Hayfa bölgesinde bin 500 tehlikeli madde kaynağı var ve hedef
alınmaları halinde bu büyük bir felakete yol açacaktır ve İsrail'in can ve
mallarına vereceği zarar hayal bile edilemeyecek boyutlardadır.

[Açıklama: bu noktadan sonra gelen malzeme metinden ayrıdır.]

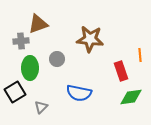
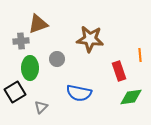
red rectangle: moved 2 px left
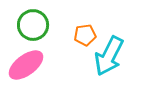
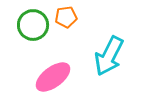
orange pentagon: moved 19 px left, 18 px up
pink ellipse: moved 27 px right, 12 px down
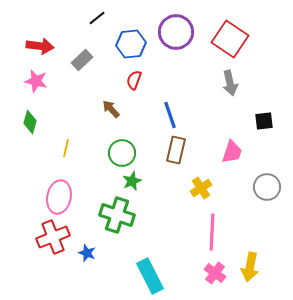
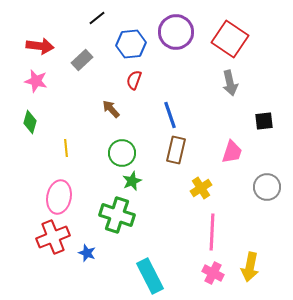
yellow line: rotated 18 degrees counterclockwise
pink cross: moved 2 px left; rotated 10 degrees counterclockwise
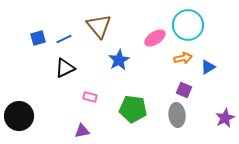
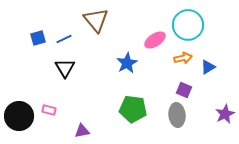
brown triangle: moved 3 px left, 6 px up
pink ellipse: moved 2 px down
blue star: moved 8 px right, 3 px down
black triangle: rotated 35 degrees counterclockwise
pink rectangle: moved 41 px left, 13 px down
purple star: moved 4 px up
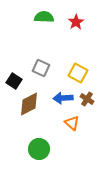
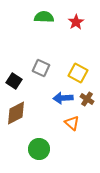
brown diamond: moved 13 px left, 9 px down
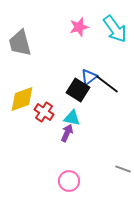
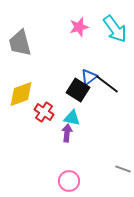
yellow diamond: moved 1 px left, 5 px up
purple arrow: rotated 18 degrees counterclockwise
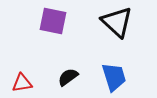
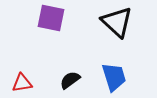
purple square: moved 2 px left, 3 px up
black semicircle: moved 2 px right, 3 px down
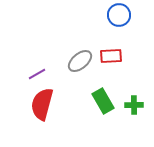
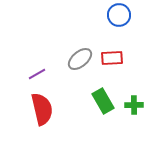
red rectangle: moved 1 px right, 2 px down
gray ellipse: moved 2 px up
red semicircle: moved 5 px down; rotated 152 degrees clockwise
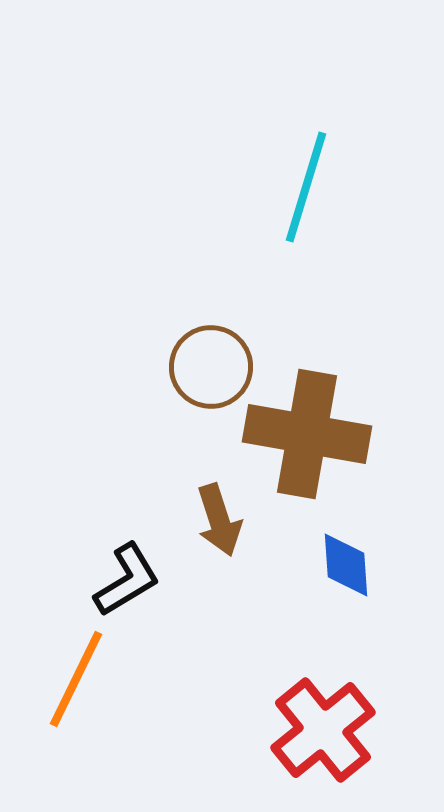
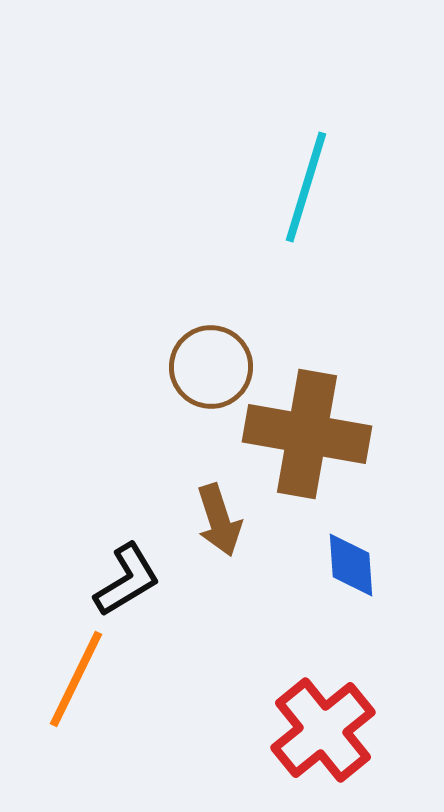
blue diamond: moved 5 px right
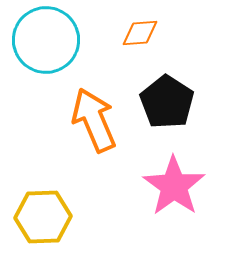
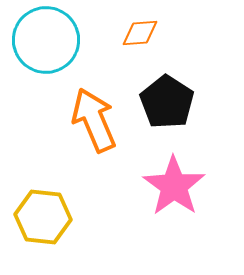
yellow hexagon: rotated 8 degrees clockwise
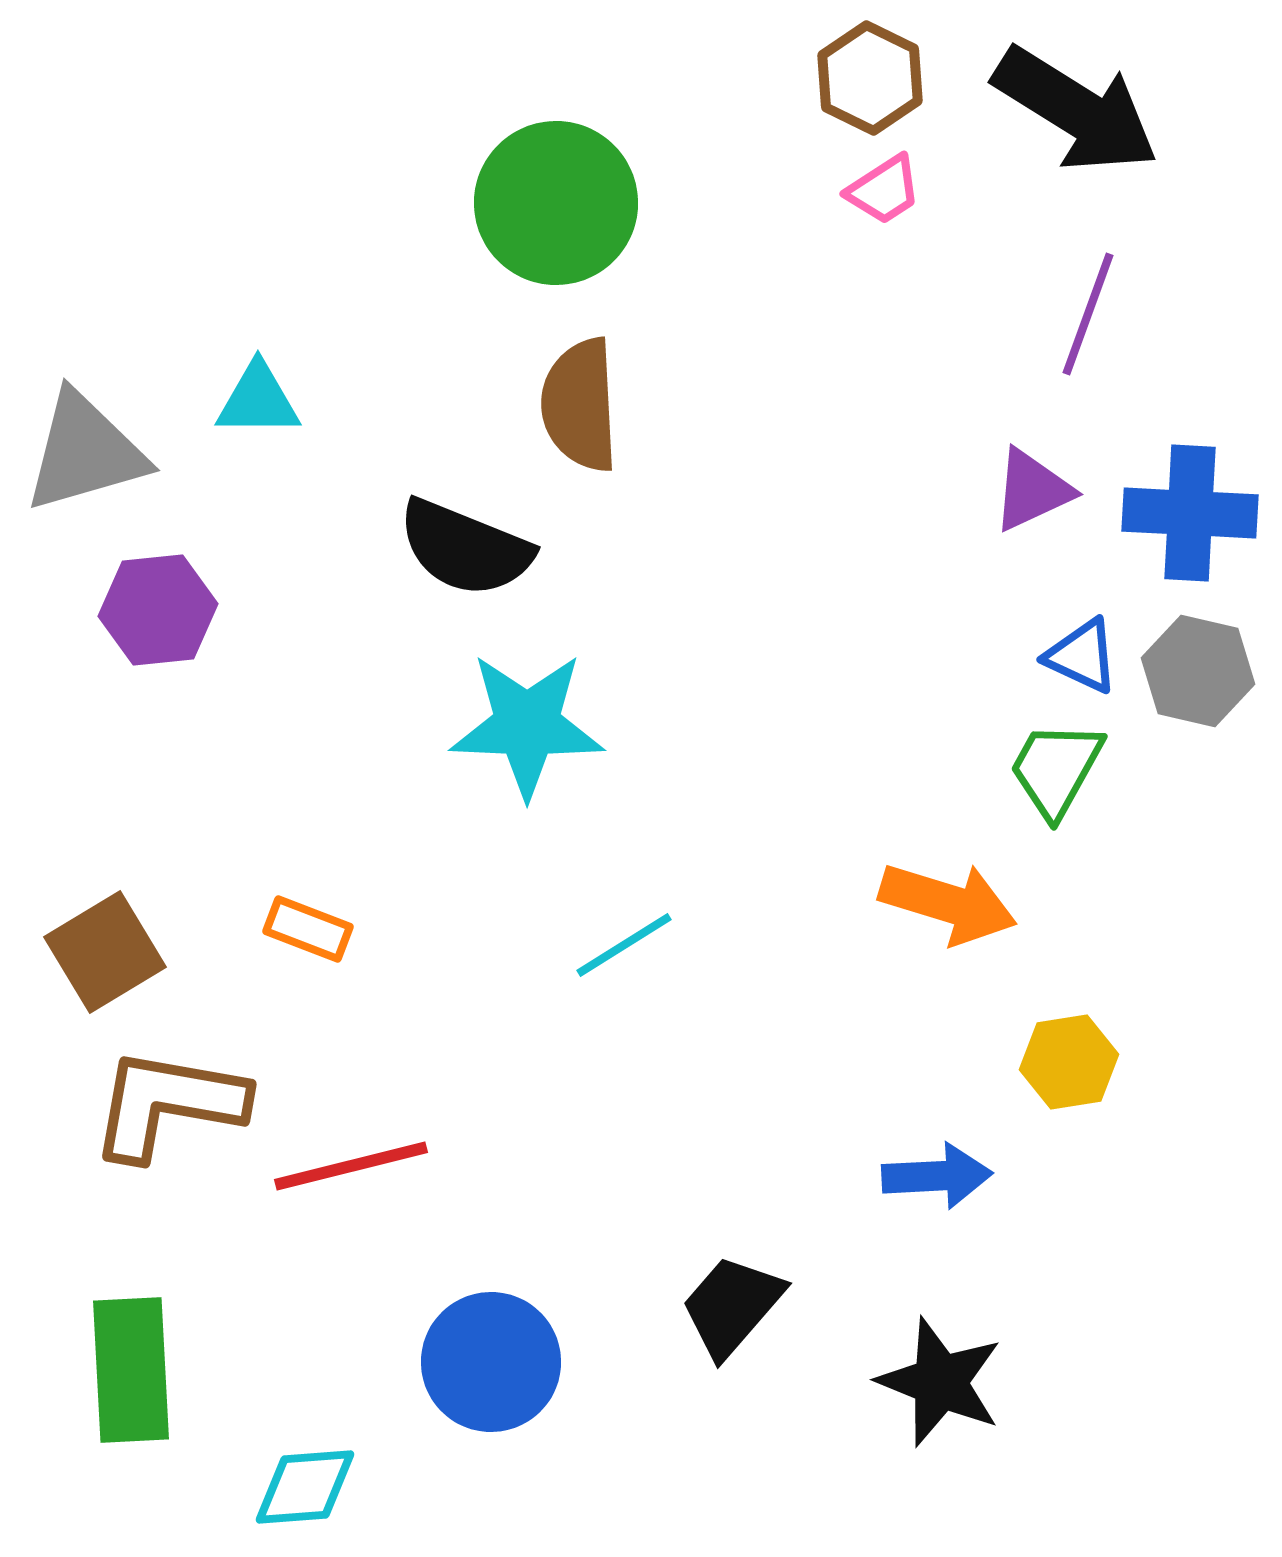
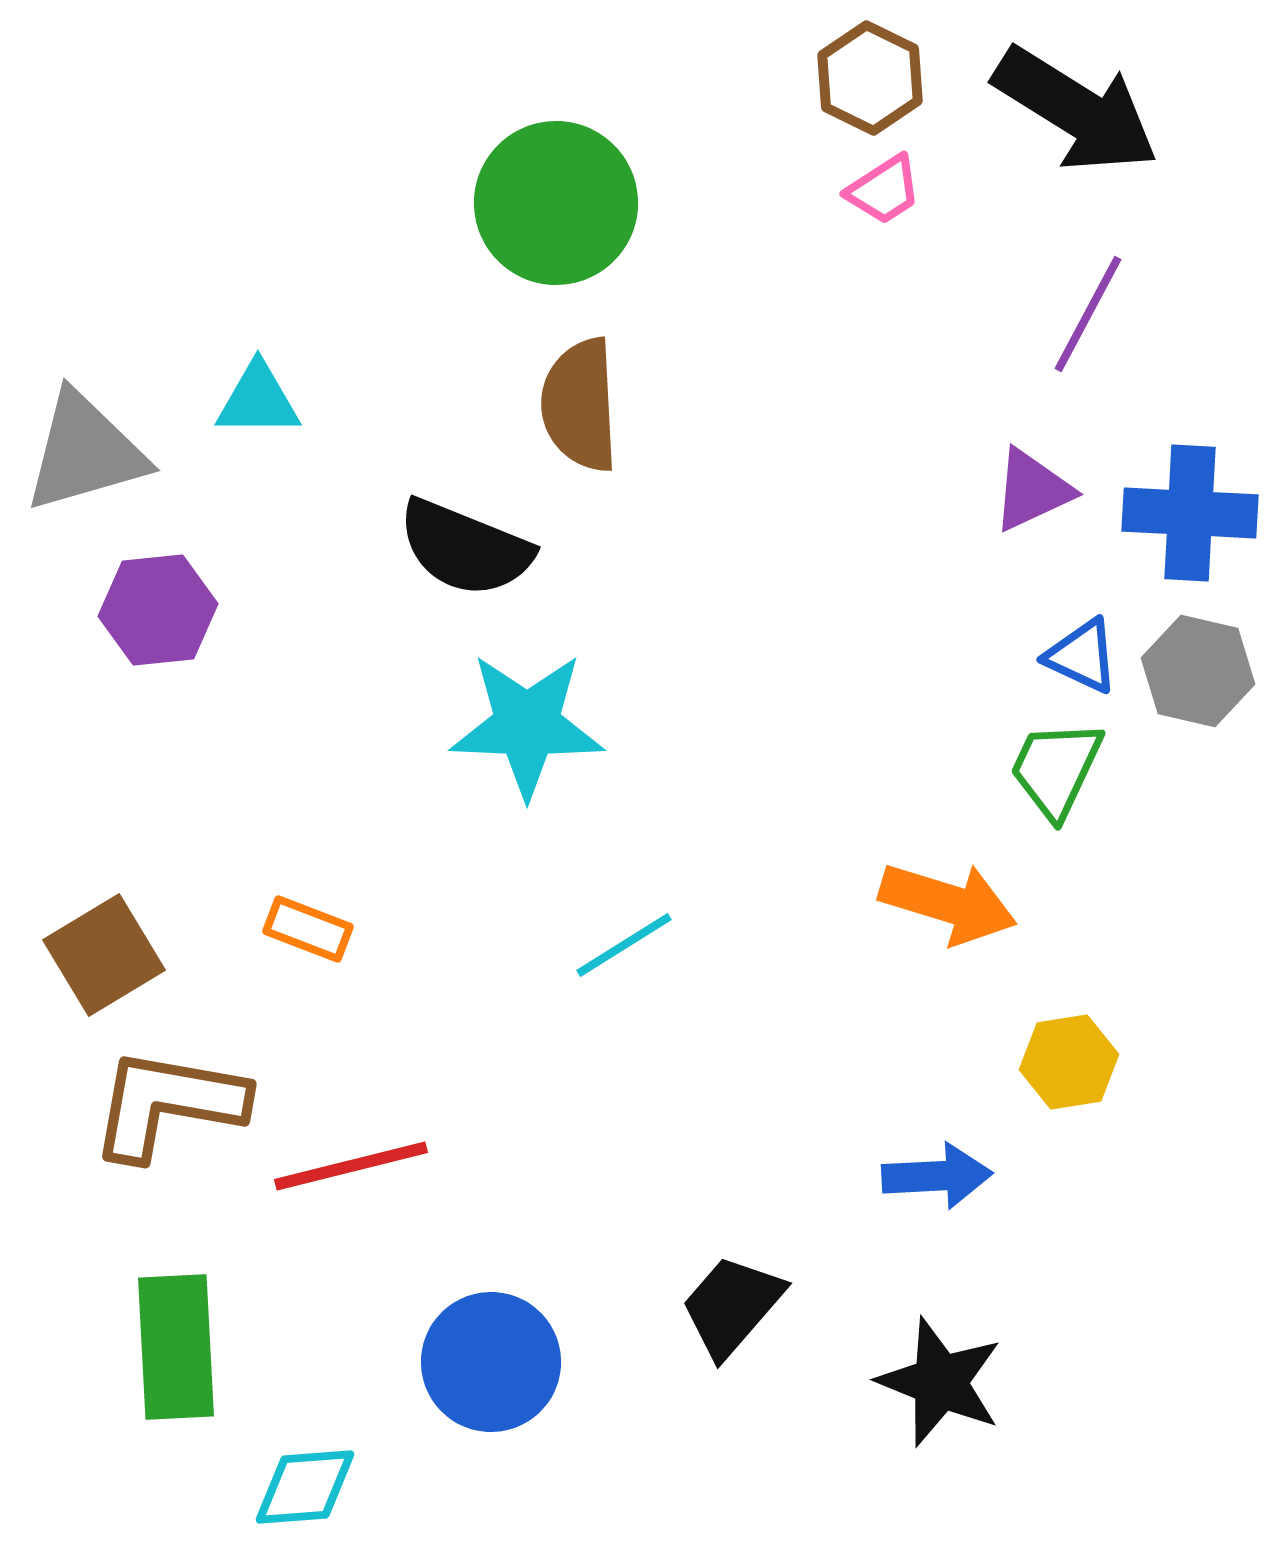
purple line: rotated 8 degrees clockwise
green trapezoid: rotated 4 degrees counterclockwise
brown square: moved 1 px left, 3 px down
green rectangle: moved 45 px right, 23 px up
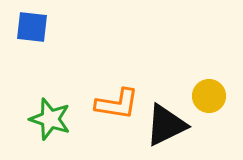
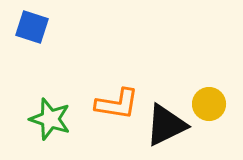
blue square: rotated 12 degrees clockwise
yellow circle: moved 8 px down
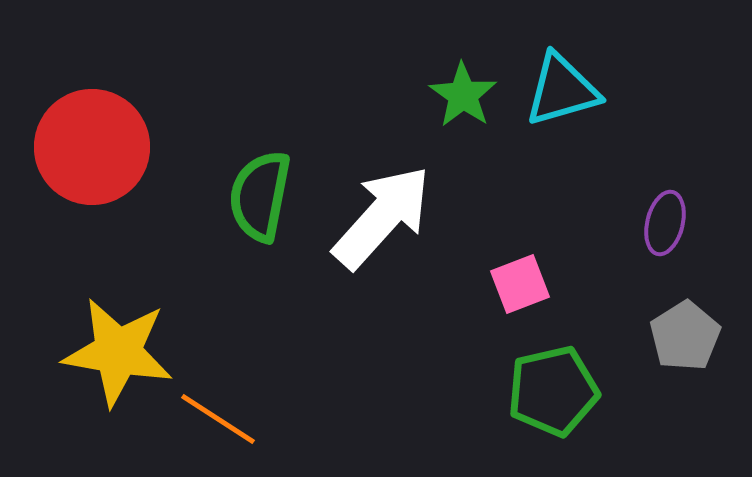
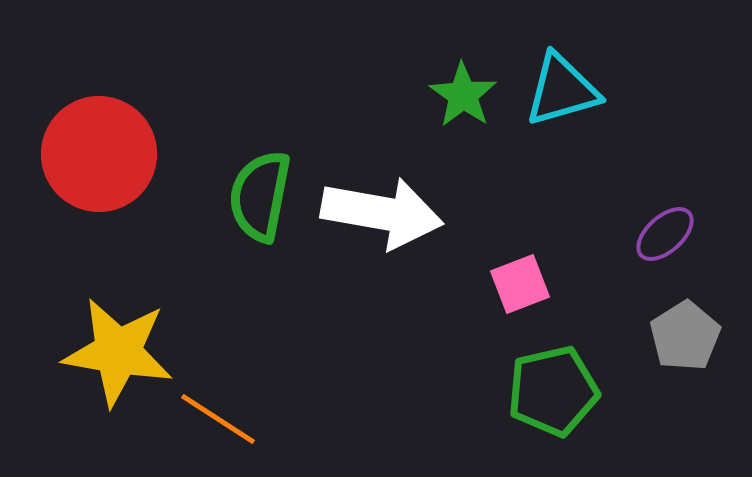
red circle: moved 7 px right, 7 px down
white arrow: moved 4 px up; rotated 58 degrees clockwise
purple ellipse: moved 11 px down; rotated 34 degrees clockwise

Ayrıca işgal altındaki Filistin'in kuzey cephesi konularında
uzman olan Siyonist rejimin Alma Araştırma Merkezi müdürü Tal Perry de bu konuyla
ilgili olarak şu açıklamalarda bulundu: ‘Hizbullah ile kapsamlı bir savaşın ilk
günlerinde bu grup esas olarak Hayfa bölgesine odaklanacak ve orada yaşamak
imkansız hale gelecektir.
Hayfa, Hizbullah'la yapılacak büyük savaşta haritada kırmızı
olacaktır. Bu bölge Hizbullah için üç nedenden dolayı çekiciliğe sahiptir: Birincisi,
300 bin veya daha fazla nüfusa sahip üçüncü büyük şehirdir. İkincisi, İsrail'in
limanları, petrol rafinerileri, askeri kampları, güvenlik fabrikaları, enerji
santralleri ve büyük miktarda tehlikeli maddenin depolandığı tesisleri içeren
en önemli stratejik tesisleri ve altyapısı Hayfa'da bulunmaktadır. Üçüncü neden
ise Hayfa'nın savaşa hazır olmamasıdır.
Ancak İsrail'in, Gazze savaşından bu yana yerinden edilen
binlerce insanın yanı sıra Hayfa sakinlerini de tahliye etme planı yok. Hayfa
nüfusunun yarısından fazlasının sağlam odaları yok ve birçoğu oldukça eskimiş
binalarda yaşıyor. Tek çözüm, gecekondu gibi kentsel ve yeraltı barınakları
yaratmaktır ama gerçekten de böyle nasıl yaşayabilirsiniz?’